I’ll just say this- every author you respect, respects Shakespeare. Maybe you’re the one that doesn’t get it.
Mark Draughn says
I may be trolling just a bit. But I do think the classics are subject to a bit too much adoration in some circles, and I think that as a consequence we force them on students too much.
Maybe I’m prejudiced because my background is basically STEM, where we don’t have classic works in the usual sense. The ideas in Newton’s Principia were revolutionary, they form the basis of modern mechanics as taught in every high school and college physics class in the world. But physics students don’t have to learn anything about Newton’s life and we don’t make physics students read Principia, because the ideas in Newton’s books have been extracted and refined through the centuries into forms that are simpler to use, teach, and understand.
If you want to study English literature, of course you have to study Shakespeare, and if you want to study the history of Western thought, of course you have to study the classics. But if you want to teach students about life and the human condition, I think there are probably better ways. Teach Shakespeare, but don’t pretend it’s more important than it is.
Jeff Gamso says
As a guy whose first career was English Professor and whose field of study was medieval and renaissance lit – including Shakespeare, I’ve got something of a dog in this fight. Yet I’d rather not really engage in it.
Shakespeare is worth study regardless of whether his plays teach us about human psychology better than Freud does or about the human condition (whatever that means) better than whoever does. (Insofar as they do those things, it’s not really that Shakespeare is a better teacher but a different sort – in the way that looking at a painting is different than listening to a lecture about a painting.)
Really, the value is in the experience that’s given enormous pleasure to a great many. And if it’s tough (as it can be – certainly at first) that’s OK, too. Not all things of value are easy. There’s also way too much bad teaching – of Shakespeare and pretty much everything else.
But really, what I wanted to respond to is the comment on the Mayor of Casterbridge.

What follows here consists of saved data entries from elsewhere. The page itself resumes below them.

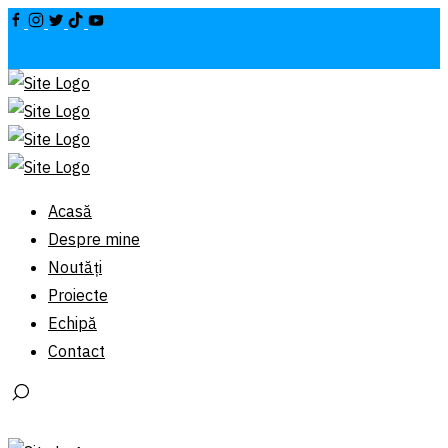
Acasă
Despre mine
Noutăți
Proiecte
Echipă
Contact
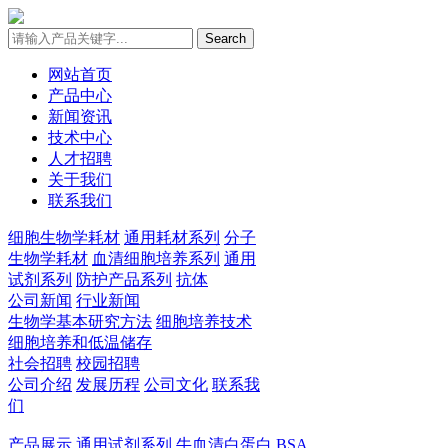
Search
网站首页
产品中心
新闻资讯
技术中心
人才招聘
关于我们
联系我们
细胞生物学耗材
通用耗材系列
分子
生物学耗材
血清细胞培养系列
通用
试剂系列
防护产品系列
抗体
公司新闻
行业新闻
生物学基本研究方法
细胞培养技术
细胞培养和低温储存
社会招聘
校园招聘
公司介绍
发展历程
公司文化
联系我
们
产品展示
通用试剂系列
牛血清白蛋白 BSA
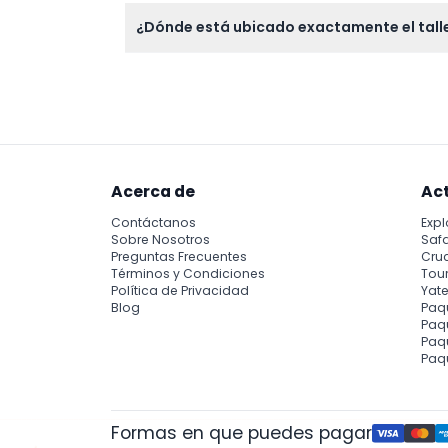
Los talleres se realizan de 12:30 p.m. a 8:
¿Dónde está ubicado exactamente el talle
reservar (sujeto a cambios — por favor con
El taller se realiza en la Tienda 03-101, Blo
Acerca de
Ac
Contáctanos
Expl
Sobre Nosotros
Safa
Preguntas Frecuentes
Cru
Términos y Condiciones
Tour
Política de Privacidad
Yate
Blog
Paq
Paqu
Paq
Paq
Formas en que puedes pagar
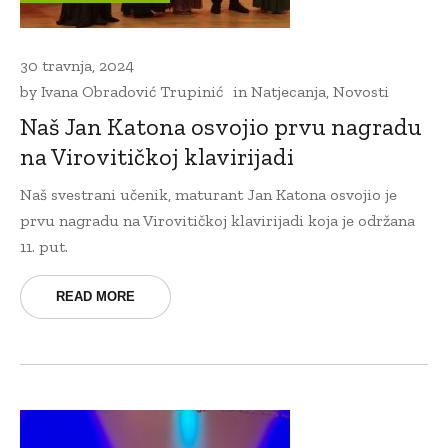
30 travnja, 2024
by
Ivana Obradović Trupinić
in
Natjecanja
,
Novosti
Naš Jan Katona osvojio prvu nagradu
na Virovitičkoj klavirijadi
Naš svestrani učenik, maturant Jan Katona osvojio je
prvu nagradu na Virovitičkoj klavirijadi koja je održana
11. put.
READ MORE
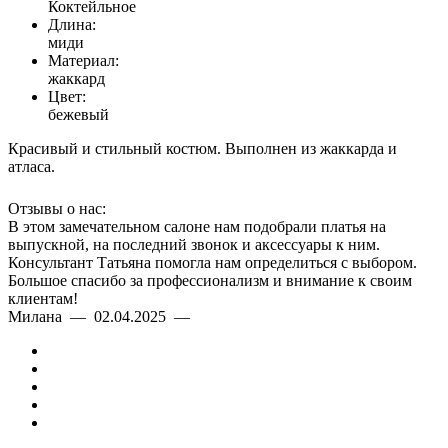
Коктейльное
Длина:
миди
Материал:
жаккард
Цвет:
бежевый
Красивый и стильный костюм. Выполнен из жаккарда и
атласа.
Отзывы о нас:
В этом замечательном салоне нам подобрали платья на
выпускной, на последний звонок и аксессуары к ним.
Консультант Татьяна помогла нам определиться с выбором.
Большое спасибо за профессионализм и внимание к своим
клиентам!
Милана — 02.04.2025 —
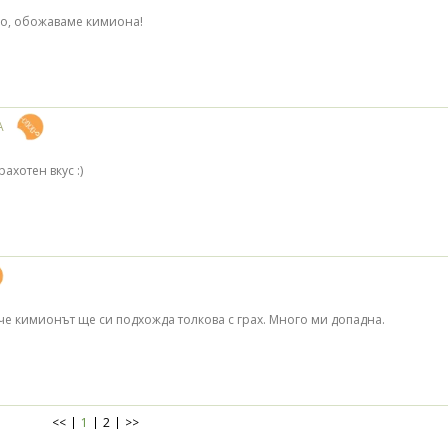
но, обожаваме кимиона!
А
ахотен вкус :)
 че кимионът ще си подхожда толкова с грах. Много ми допадна.
<<
1
2
>>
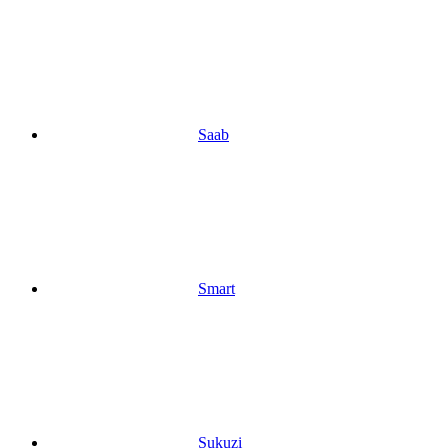
Saab
Smart
Sukuzi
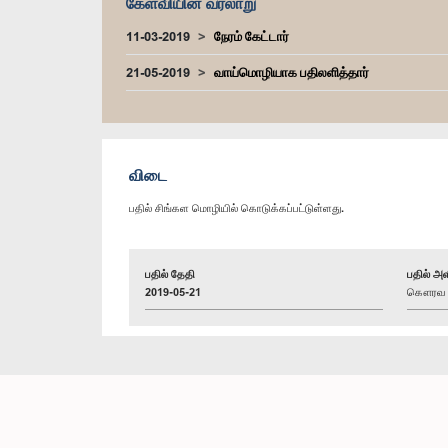
கேள்வியின் வரலாறு
11-03-2019
நேரம் கேட்டார்
21-05-2019
வாய்மொழியாக பதிலளித்தார்
விடை
பதில் சிங்கள மொழியில் கொடுக்கப்பட்டுள்ளது.
பதில் தேதி
பதில் அள
2019-05-21
கௌரவ வஜ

One of the sad facts of the traditional American H.S. English curricula, which I’m pleased to say has changed considerably in the last couple of decades – even if perhaps not enough – is that it tended to consist of the worst books by the best writers.
The idea was uplift. Students were to derive lessons about goodness and decency and as often as possible to find generally happy endings – not the most common features of the best novels. And so we were forced to read Silas Marner (ugh) and The Return of the Native (gag). And on and on. When Eliot and Hardy wrote really good stuff.

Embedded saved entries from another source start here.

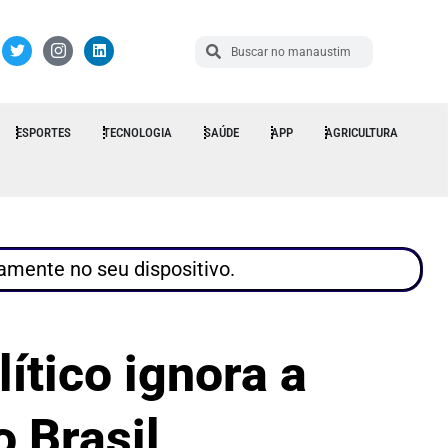
ESPORTES
TECNOLOGIA
SAÚDE
APP
AGRICULTURA
tamente no seu dispositivo.
ítico ignora a
 Brasil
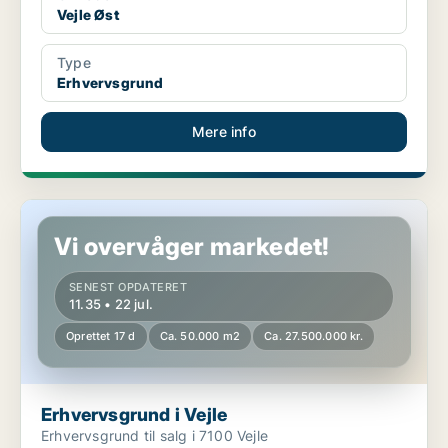
Vejle Øst
Type
Erhvervsgrund
Mere info
Erhvervsgrund i Vejle
Vi overvåger markedet!
SENEST OPDATERET
11.35 • 22 jul.
Oprettet 17 d
Ca. 50.000 m2
Ca. 27.500.000 kr.
Erhvervsgrund i Vejle
Erhvervsgrund til salg i 7100 Vejle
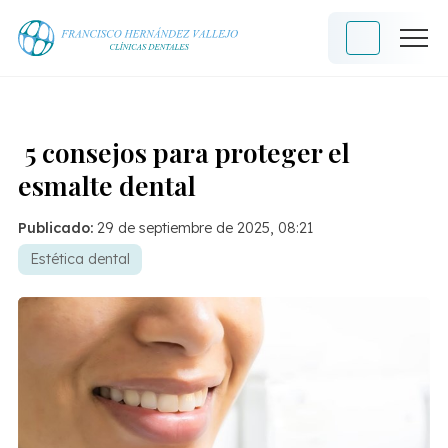
5 consejos para proteger el
esmalte dental
Publicado:
29 de septiembre de 2025, 08:21
Estética dental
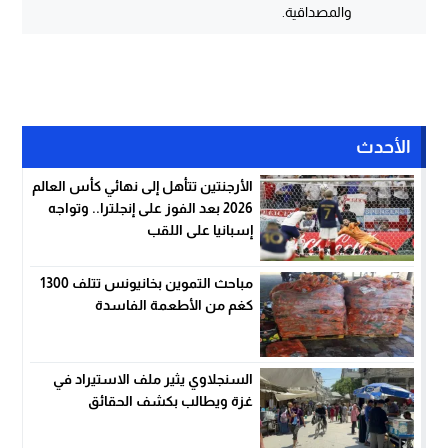
والمصداقية.
الأحدث
الأرجنتين تتأهل إلى نهائي كأس العالم
2026 بعد الفوز على إنجلترا.. وتواجه
إسبانيا على اللقب
مباحث التموين بخانيونس تتلف 1300
كغم من الأطعمة الفاسدة
السنجلاوي يثير ملف الاستيراد في
غزة ويطالب بكشف الحقائق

Oh, and there’s this. Homer and Vergil and Genesis and Dante and Shakespeare and Dickens and . . . may not teach you much about where we are. But they can show an awful lot about how we got here. And there’s that whole thing about learning from the past.
Mark Draughn says
Teaching “how we got here” is a better argument for the classics than offered by either of the people I was responding to. I guess that also makes the argument for the Western canon, because however interesting African oral traditions may be, they haven’t had much influence on the development of western culture.

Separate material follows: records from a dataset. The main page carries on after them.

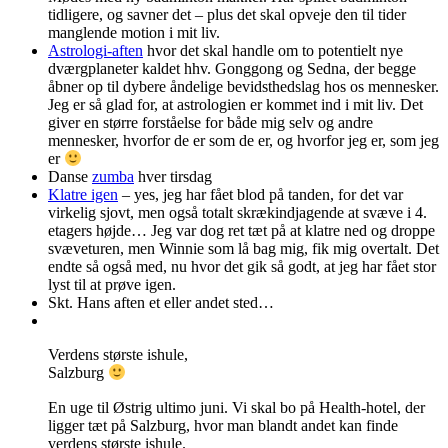
tidligere, og savner det – plus det skal opveje den til tider
manglende motion i mit liv.
Astrologi-aften
hvor det skal handle om to potentielt nye
dværgplaneter kaldet hhv. Gonggong og Sedna, der begge
åbner op til dybere åndelige bevidsthedslag hos os mennesker.
Jeg er så glad for, at astrologien er kommet ind i mit liv. Det
giver en større forståelse for både mig selv og andre
mennesker, hvorfor de er som de er, og hvorfor jeg er, som jeg
er
Danse
zumba
hver tirsdag
Klatre igen
– yes, jeg har fået blod på tanden, for det var
virkelig sjovt, men også totalt skrækindjagende at svæve i 4.
etagers højde… Jeg var dog ret tæt på at klatre ned og droppe
svæveturen, men Winnie som lå bag mig, fik mig overtalt. Det
endte så også med, nu hvor det gik så godt, at jeg har fået stor
lyst til at prøve igen.
Skt. Hans aften et eller andet sted…
Verdens største ishule,
Salzburg
En uge til Østrig ultimo juni. Vi skal bo på Health-hotel, der
ligger tæt på Salzburg, hvor man blandt andet kan finde
verdens største ishule.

Your comment about the American high school English curriculum consisting of “the worst books by the best writers” is interesting, and it makes sense, especially in my case. I went to a parochial high school, and they would have been all about teaching us uplifting lessons (with Christ-imagery everywhere). It doesn’t help that some of my English teachers weren’t very good: One of them was unable to write test questions clearly enough for us to figure out what she wanted without us asking her during the test — a depressing failure in someone who was supposed to teach us composition.
Then there’s the basic problem that being forced to read something takes a lot of the enjoyment out if it… Sigh. I just never had a good time in these classes.
Jeff Gamso says
I hated the being forced to read x part. So I’d do the reading after the test. Discovered that some of the stuff was actually good. Of course, my grades weren’t especially good.